Au fil des événements
 

31 août 2006

   

Université Laval

Une forte majorité de femmes

L’École internationale d’été de langues a accueilli une cohorte de
3 520 personnes

par Yvon Larose

La vingt-deuxième édition de l’École internationale d’été de langues a été couronnée de succès, selon la directrice de l’École de langues de l’Université Laval, Silvia Faitelson-Weiser. «Je pense que les choses se sont très bien passées, dit-elle. Pour la première fois, nous avons atteint le nombre de 3 520 étudiants. Pour la première fois également, nous avons offert des cours accélérés de chinois et de japonais avec un groupe complet pour chaque langue. D’ailleurs, plusieurs de ces étudiants se sont inscrits pour la session d’automne à des cours réguliers de chinois et de japonais.»

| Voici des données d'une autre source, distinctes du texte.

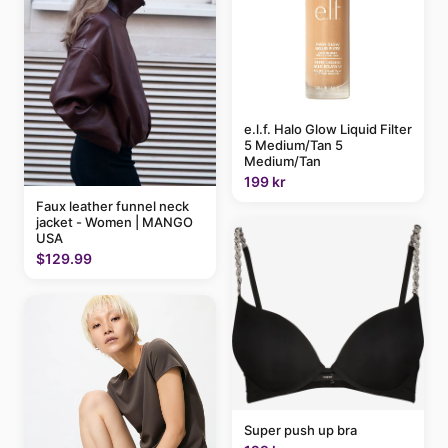
e.l.f. Halo Glow Liquid Filter
5 Medium/Tan 5
Medium/Tan
199 kr
Faux leather funnel neck
jacket - Women | MANGO
USA
$129.99
Super push up bra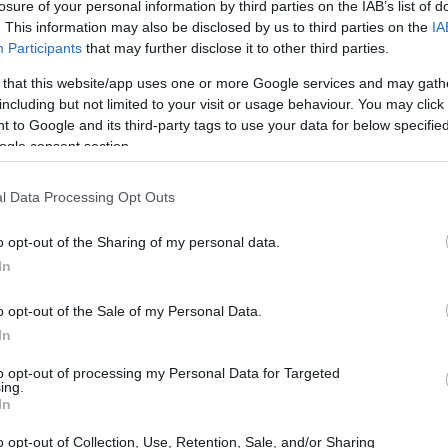
losure of your personal information by third parties on the IAB’s list of
A botanical beauty
. This information may also be disclosed by us to third parties on the
IA
Participants
that may further disclose it to other third parties.
gia speciosa
, is a captivating member of the
 that this website/app uses one or more Google services and may gath
ush, velvety leaves and striking bell-shaped
including but not limited to your visit or usage behaviour. You may click 
 to Google and its third-party tags to use your data for below specifi
r their hardy counterpart, Incarvillea delavayi,
ogle consent section.
due to their vibrant blooms and unique aesthetic
, gloxinia thrives in warm, humid environments,
l Data Processing Opt Outs
ardening enthusiasts.
o opt-out of the Sharing of my personal data.
In
o opt-out of the Sale of my Personal Data.
In
to opt-out of processing my Personal Data for Targeted
ing.
In
o opt-out of Collection, Use, Retention, Sale, and/or Sharing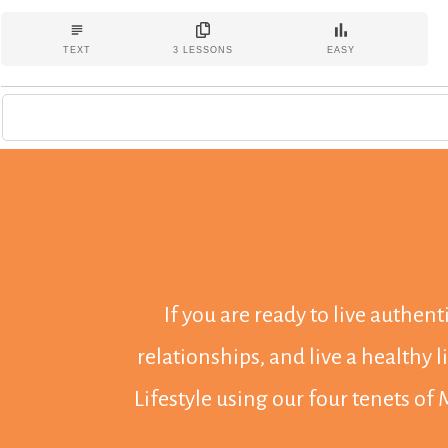
You want change. We get it.
TEXT
3
LESSONS
EASY
But here's the dirty little secret: before you can even
contemplate making sustainable changes in your life, you
need to begin with a healthy, regulated nervous system.
And that's why we've put together a weekend of workshops
as part of our Modern Wellness Summit series. This course
includes lifetime, unlimited access to the workshops
presented during the Summit.
If you are ready to live authen
relationships, and live a healthy 
Lifestyle using our four tenets of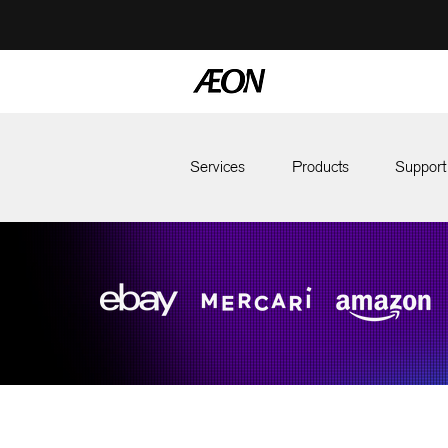
Services
Products
Support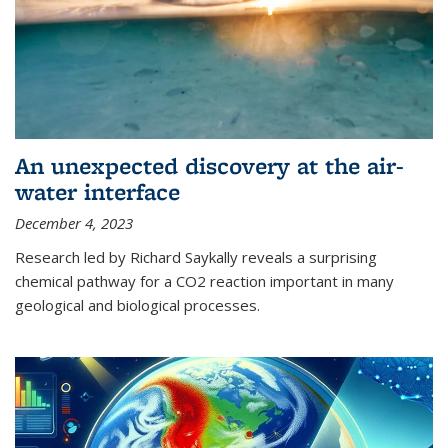
An unexpected discovery at the air-
water interface
December 4, 2023
Research led by Richard Saykally reveals a surprising
chemical pathway for a CO2 reaction important in many
geological and biological processes.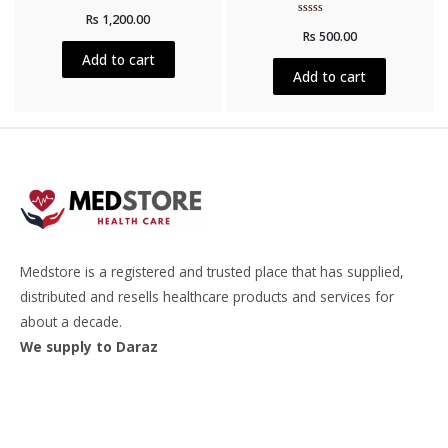
Rated
Rs
1,200.00
0
Rated
out
Rs
500.00
0
of
out
5
Add to cart
of
5
Add to cart
Medstore is a registered and trusted place that has supplied,
distributed and resells healthcare products and services for
about a decade.
We supply to Daraz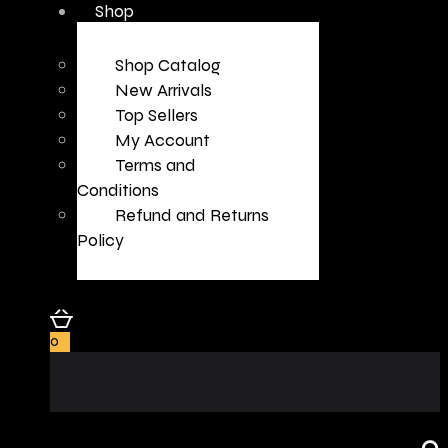
Shop
Shop Catalog
New Arrivals
Top Sellers
My Account
Terms and
Conditions
Refund and Returns
Policy
0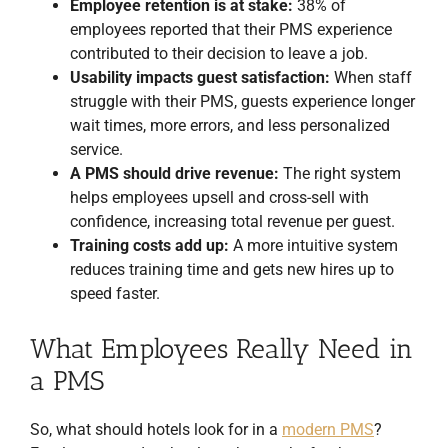
Employee retention is at stake:
38% of
employees reported that their PMS experience
contributed to their decision to leave a job.
Usability impacts guest satisfaction:
When staff
struggle with their PMS, guests experience longer
wait times, more errors, and less personalized
service.
A PMS should drive revenue:
The right system
helps employees upsell and cross-sell with
confidence, increasing total revenue per guest.
Training costs add up:
A more intuitive system
reduces training time and gets new hires up to
speed faster.
What Employees Really Need in
a PMS
So, what should hotels look for in a
modern PMS
?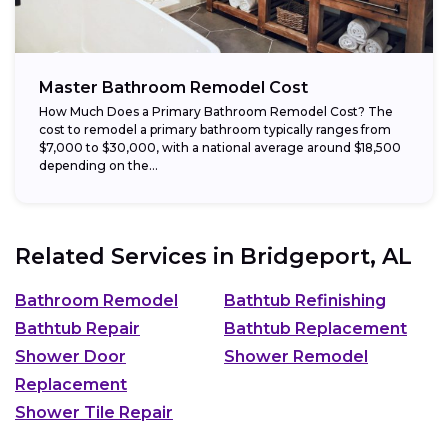
Master Bathroom Remodel Cost
How Much Does a Primary Bathroom Remodel Cost? The
cost to remodel a primary bathroom typically ranges from
$7,000 to $30,000, with a national average around $18,500
depending on the...
Related Services in
Bridgeport, AL
Bathroom Remodel
Bathtub Refinishing
Bathtub Repair
Bathtub Replacement
Shower Door
Shower Remodel
Replacement
Shower Tile Repair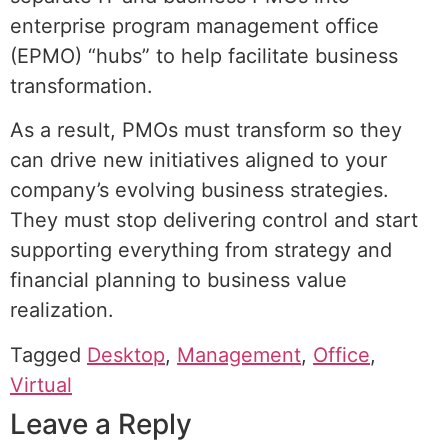
enterprise program management office
(EPMO) “hubs” to help facilitate business
transformation.
As a result, PMOs must transform so they
can drive new initiatives aligned to your
company’s evolving business strategies.
They must stop delivering control and start
supporting everything from strategy and
financial planning to business value
realization.
Tagged
Desktop
,
Management
,
Office
,
Virtual
Leave a Reply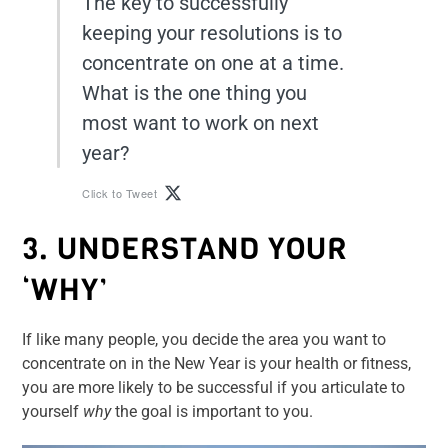
The key to successfully
keeping your resolutions is to
concentrate on one at a time.
What is the one thing you
most want to work on next
year?
Click to Tweet
3. UNDERSTAND YOUR
‘WHY’
If like many people, you decide the area you want to
concentrate on in the New Year is your health or fitness,
you are more likely to be successful if you articulate to
yourself
why
the goal is important to you.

De la mi-mai à la mi-août, l’École d’été a offert des cours d’allemand, d’anglais, de chinois, d’espagnol, de français langue étrangère, de français langue maternelle, de japonais et de russe. Formations intensives et régulières confondues, c’est l’anglais, avec 1 181 inscriptions, qui venait en tête de liste des langues étudiées cet été à Laval. «Les cours d’anglais continuent à augmenter, souligne Silvia Faitelson-Weiser. J’ai l’impression que cette langue est sur le point d’atteindre sa vitesse de croisière.» Mentionnons que, depuis 2003, les inscriptions aux cours d’anglais régulier, l’été, sont passées de 528 à 992. Cela dit, le français langue étrangère a, somme toute, aussi bien fait que l’anglais en 2006 puisque l’École a accueilli 1 090 étudiants à ces cours. «Leur provenance est la même que d’habitude, indique la directrice. La moitié sont du Canada anglais, le tiers viennent des États-Unis et un nombre significatif viennent du Mexique. Les autres proviennent de 47 pays différents.»

Une majorité de femmes
De 2003 à 2006, le nombre total d’inscriptions à l’École d’été est passé de 2 923 à 3 520. «L’École pourrait augmenter sa capacité, mais je pense que le nombre d’étudiants que nous avons eus cet été sera celui que nous aurons pendant quelques années, explique Silvia Faitelson-Weiser. Et la tendance se maintient: les femmes représentent toujours le deux tiers des effectifs.»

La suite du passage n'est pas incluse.